DESCRIPTION OF THE TASK
Find the lines below that contain the string "corte". Copy each one.

### RECORDS

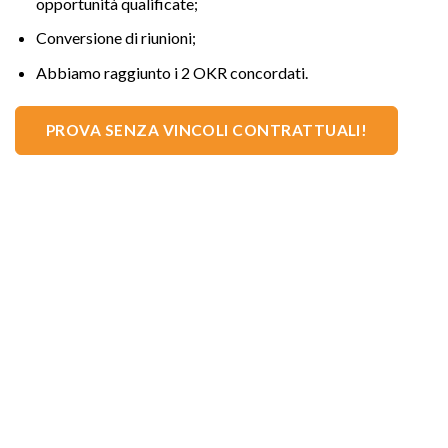
opportunità qualificate;
Conversione di riunioni;
Abbiamo raggiunto i 2 OKR concordati.
PROVA SENZA VINCOLI CONTRATTUALI!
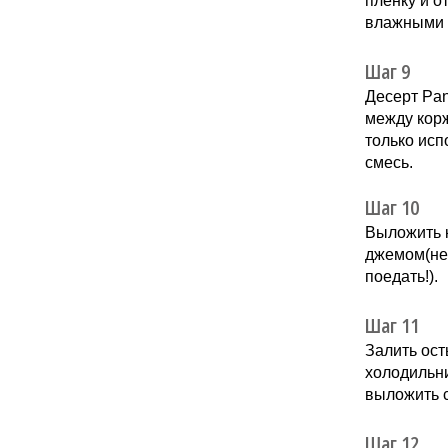
пленку и о
влажными 
Шаг 9
Десерт Pan
между корж
только исп
смесь.
Шаг 10
Выложить к
джемом(не 
поедать!).
Шаг 11
Залить ост
холодильни
выложить с
Шаг 12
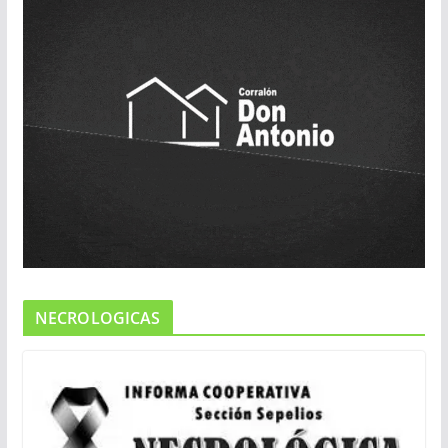
NECROLOGICAS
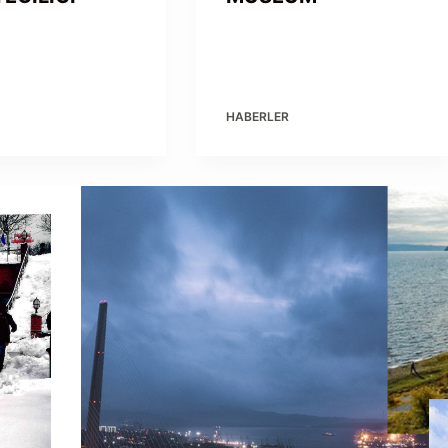
R
HABERLER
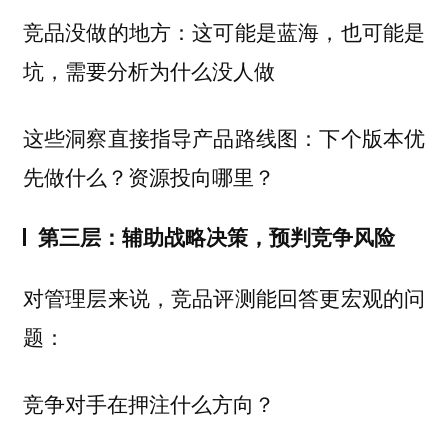
竞品没做的地方：这可能是蓝海，也可能是
坑，需要分析为什么没人做
这些洞察直接指导产品路线图：下个版本优
先做什么？资源投向哪里？
第三层：辅助战略决策，预判竞争风险
对管理层来说，竞品评测能回答更宏观的问
题：
竞争对手在押注什么方向？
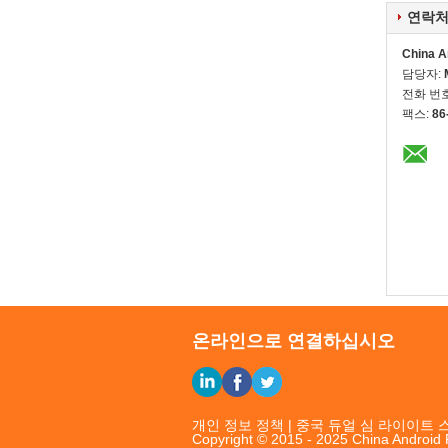
연락처
China A
담당자:
전화 번
팩스:
86
온라인으로 연결하십시오
개인 정보 정책
|
중국 듀얼 심 라이이트 
Copyright © 2015 - 2025 China Android 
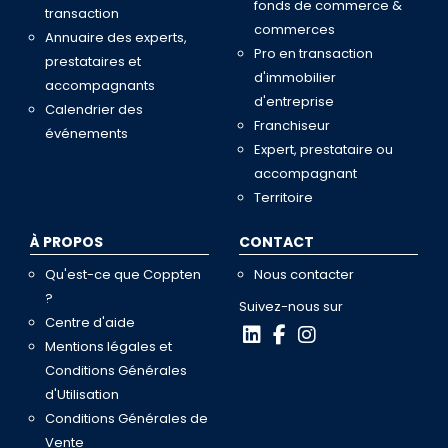
fonds de commerce &
transaction
commerces
Annuaire des experts,
Pro en transaction
prestataires et
d'immobilier
accompagnants
d'entreprise
Calendrier des
Franchiseur
événements
Expert, prestataire ou
accompagnant
Territoire
À PROPOS
CONTACT
Qu'est-ce que Coppten
Nous contacter
?
Suivez-nous sur
Centre d'aide
Mentions légales et
Conditions Générales
d'Utilisation
Conditions Générales de
Vente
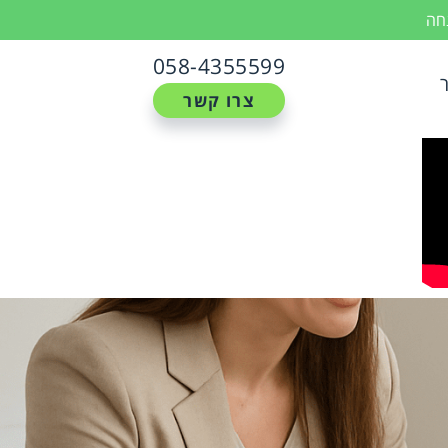
נחה
058-4355599
צרו קשר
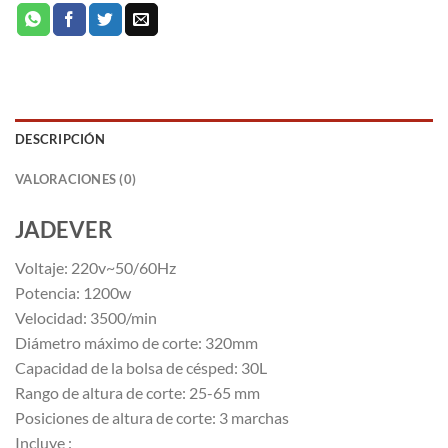
DESCRIPCIÓN
VALORACIONES (0)
JADEVER
Voltaje: 220v~50/60Hz
Potencia: 1200w
Velocidad: 3500/min
Diámetro máximo de corte: 320mm
Capacidad de la bolsa de césped: 30L
Rango de altura de corte: 25-65 mm
Posiciones de altura de corte: 3 marchas
Incluye :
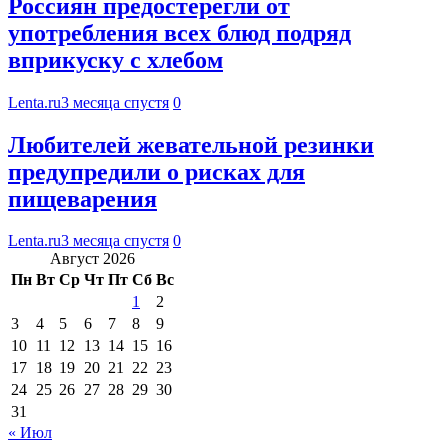
Россиян предостерегли от
употребления всех блюд подряд
вприкуску с хлебом
Lenta.ru
3 месяца спустя
0
Любителей жевательной резинки
предупредили о рисках для
пищеварения
Lenta.ru
3 месяца спустя
0
Август 2026
Пн
Вт
Ср
Чт
Пт
Сб
Вс
1
2
3
4
5
6
7
8
9
10
11
12
13
14
15
16
17
18
19
20
21
22
23
24
25
26
27
28
29
30
31
« Июл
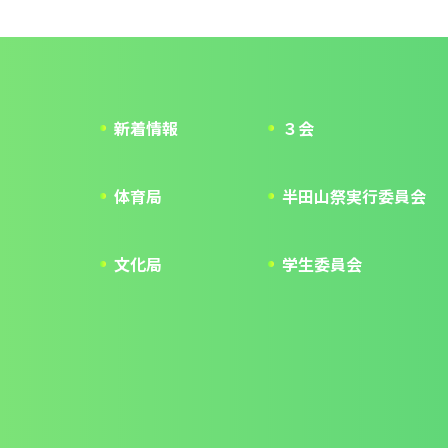
新着情報
３会
体育局
半田山祭実行委員会
文化局
学生委員会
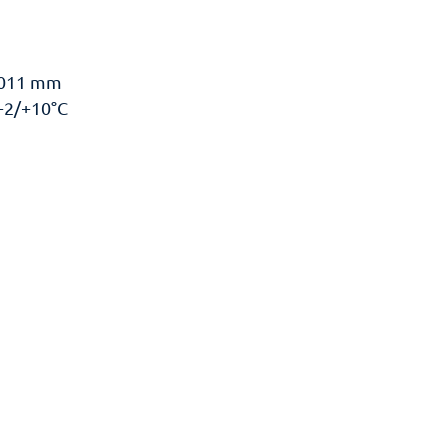
 1011 mm
+2/+10°C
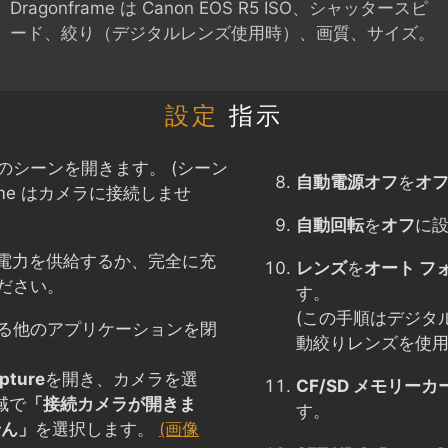
Dragonframe は
Canon EOS R5
ISO、シャッタースピ
ード、絞り（デジタルレンズ使用時）、画質、サイズ。
設定
指示
のシーンを開きます。 (シーン
自動電源オフ
を
オ
ame はカメラに接続しませ
自動回転
を
オフ
に
に電力を供給するか、完全に充
レンズ
を
オート フ
ださい。
す。
(この手順はデジタ
る他のアプリケーションを閉
動絞りレンズを使用
pture
を開き、カメラを選
CF/SD メモリー
域で
「接続カメラが開きま
す。
せん」
を選択します。
(画像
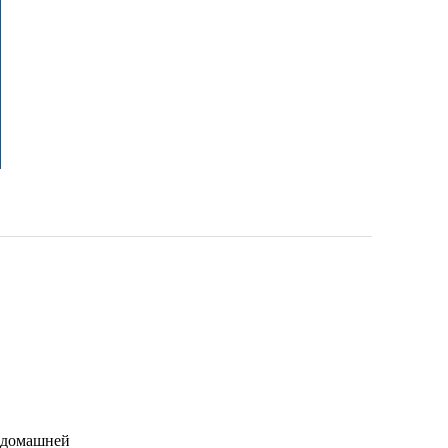
 домашней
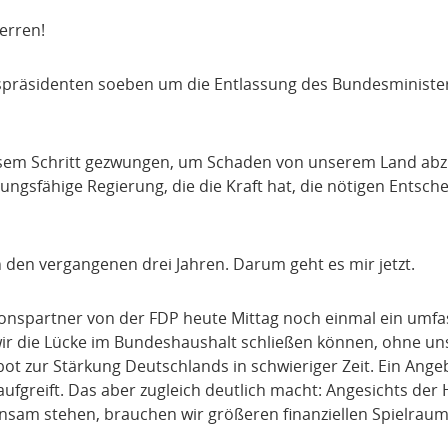
erren!
präsidenten soeben um die Entlassung des Bundesminister
iesem Schritt gezwungen, um Schaden von unserem Land ab
ngsfähige Regierung, die die Kraft hat, die nötigen Entsch
 den vergangenen drei Jahren. Darum geht es mir jetzt.
ionspartner von der FDP heute Mittag noch einmal ein umf
wir die Lücke im Bundeshaushalt schließen können, ohne un
bot zur Stärkung Deutschlands in schwieriger Zeit. Ein Ange
ufgreift. Das aber zugleich deutlich macht: Angesichts de
nsam stehen, brauchen wir größeren finanziellen Spielraum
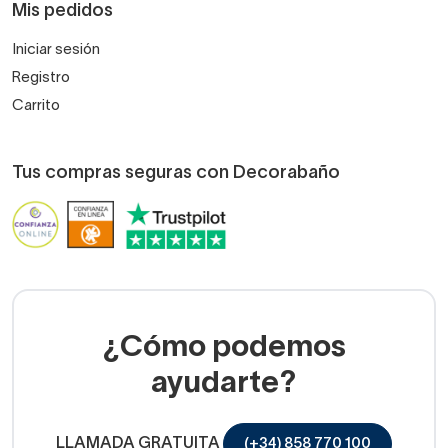
Mis pedidos
Iniciar sesión
Registro
Carrito
Tus compras seguras con Decorabaño
¿Cómo podemos
ayudarte?
LLAMADA GRATUITA
(+34) 858 770 100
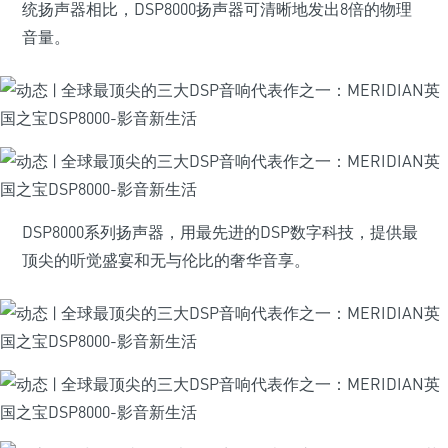
统扬声器相比，DSP8000扬声器可清晰地发出8倍的物理
音量。
DSP8000系列扬声器，用最先进的DSP数字科技，提供最
顶尖的听觉盛宴和无与伦比的奢华音享。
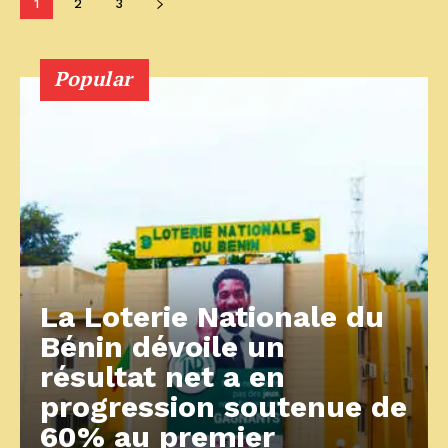
1
2
3
Popular
La Loterie Nationale du
Bénin dévoile un
résultat net a en
progression soutenue de
60% au premier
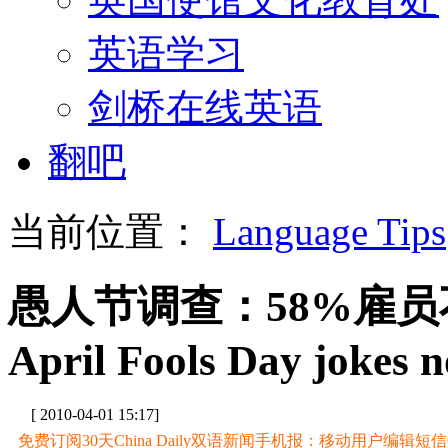
英语学习
剑桥在线英语
翻吧
当前位置：
Language Tips
愚人节调查：58%雇
April Fools Day jokes n
[ 2010-04-01 15:17]
免费订阅30天China Daily双语新闻手机报：移动用户编辑短信CD至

######

ANSWER TO THIS PROBLEM
Diámetro máximo de corte: 320mm
Rango de altura de corte: 25-65 mm
Posiciones de altura de corte: 3 marchas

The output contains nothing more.